* Exercise objective
Would you pull out every line of the material that contains the string "team"?

* Dataset
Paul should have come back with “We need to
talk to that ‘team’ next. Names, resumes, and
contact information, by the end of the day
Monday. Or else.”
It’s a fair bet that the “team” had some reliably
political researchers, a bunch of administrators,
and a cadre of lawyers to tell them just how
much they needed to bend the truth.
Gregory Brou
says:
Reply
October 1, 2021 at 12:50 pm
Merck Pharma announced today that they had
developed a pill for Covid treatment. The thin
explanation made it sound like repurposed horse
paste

* Task solution
talk to that ‘team’ next. Names, resumes, and
It’s a fair bet that the “team” had some reliably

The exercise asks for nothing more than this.